The crew were walking quickly back and forth, barking incomprehensible orders to each other. Those of them who were not working congregated by the windows.

The airship had descended considerably. They were only a thousand feet or so above the water, and the face of the sea had grown more intricate. Its wrinkles had resolved themselves into wave shapes and foam and currents, and the darknesses and colors of reefs and weed forests—and was that a wreck?—below.

The island was ahead of them. Bellis shivered to see it, laid out so stark in the hot sea. It stretched perhaps thirty miles long and twenty across. It was jagged with dust-colored peaks and little mountains.

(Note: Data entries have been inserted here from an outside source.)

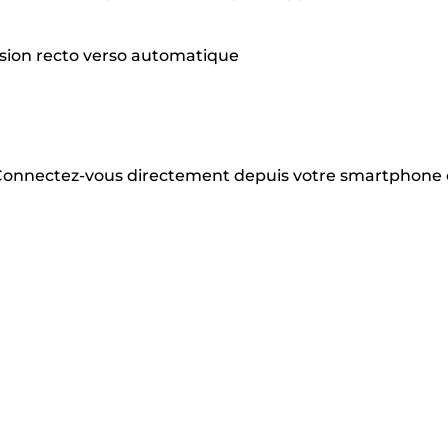
ssion recto verso automatique
. Connectez-vous directement depuis votre smartphone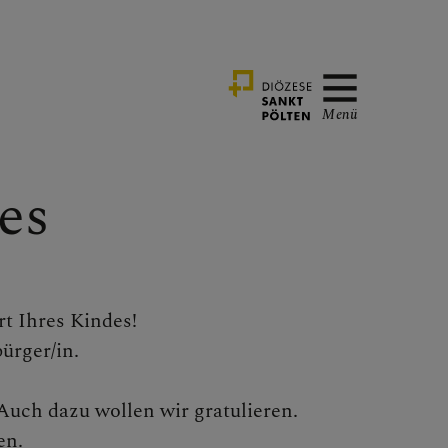
Menü
es
rt Ihres Kindes!
ürger/in.
 Auch dazu wollen wir gratulieren.
en.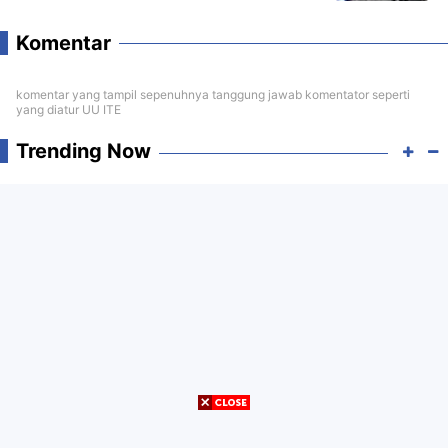
Komentar
komentar yang tampil sepenuhnya tanggung jawab komentator seperti
yang diatur UU ITE
Trending Now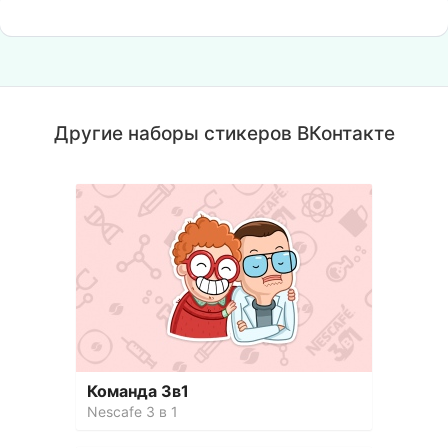
Другие наборы стикеров ВКонтакте
Команда 3в1
Nescafe 3 в 1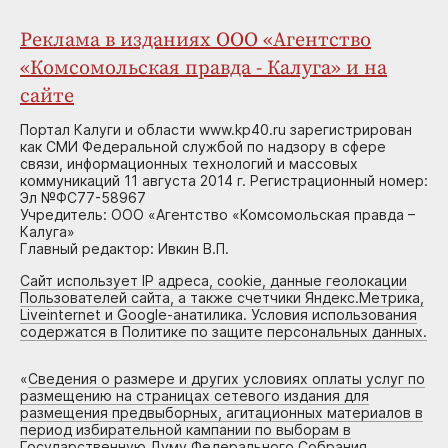
Реклама в изданиях ООО «Агентство
«Комсомольская правда - Калуга» и на
сайте
Портал Калуги и области www.kp40.ru зарегистрирован
как СМИ Федеральной службой по надзору в сфере
связи, информационных технологий и массовых
коммуникаций 11 августа 2014 г. Регистрационный номер:
Эл №ФС77-58967
Учредитель: ООО «Агентство «Комсомольская правда –
Калуга»
Главный редактор: Ивкин В.П.
Сайт использует IP адреса, cookie, данные геолокации
Пользователей сайта, а также счетчики Яндекс.Метрика,
Liveinternet и Google-анатилика. Условия использования
содержатся в Политике по защите персональных данных.
«
Сведения о размере и других условиях оплаты услуг по
размещению на страницах сетевого издания для
размещения предвыборных, агитационных материалов в
период избирательной кампании по выборам в
Государственную Думу Федерального Собрания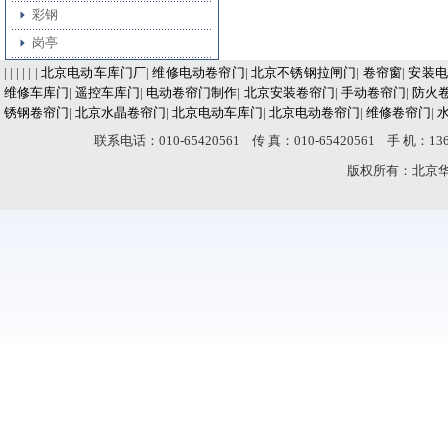
彩钢
岗亭
| | | | | |
北京电动车库门厂
|
维修电动卷帘门
|
北京不锈钢拉闸门
|
卷帘窗
|
安装电
维修车库门
|
遥控车库门
|
电动卷帘门制作
|
北京安装卷帘门
|
手动卷帘门
|
防火
锈钢卷帘门
|
北京水晶卷帘门
|
北京电动车库门
|
北京电动卷帘门
|
维修卷帘门
|
联系电话：010-65420561 传 真：010-65420561 手 机：
版权所有：北京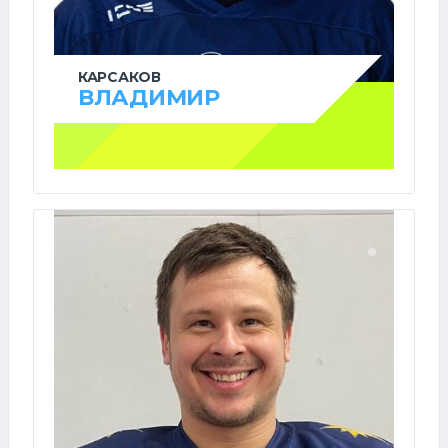
КАРСАКОВ
ВЛАДИМИР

“Sunshit, I didn’t think I’d have to see this place again!” said Hedrigall in Sunglari-accented Salt. He pointed at the island’s farthest shore. “There’s more than a hundred and fifty miles between it and Gnurr Kett,” he continued. “They’re not strong in the air, the anophelii. Couldn’t last more than sixty miles. That’s why the Kettai let them live, and trade with them through the likes of me and my old comrades, knowing they’ll never make the mainland. That—“ He jerked a thick green thumb. “—is a ghetto.”

The dirigibles were slanting, skirting the coastline. Bellis watched the island intently. There was nothing to see, no life apart from plants. With a sudden chill, Bellis realized that the skies were empty. There were no birds. Every other island they had passed had been a mass of shifting feathered bodies, the rocks that edged it smeared with guano. The gulls had surrounded every landmass in a little gusting corona, swooping to take fish from the warm seas, squabbling on thermals.

The air above the anophelii island’s volcanic cliffs was as dead as bone.

The aerostat passed over silent ocher hills.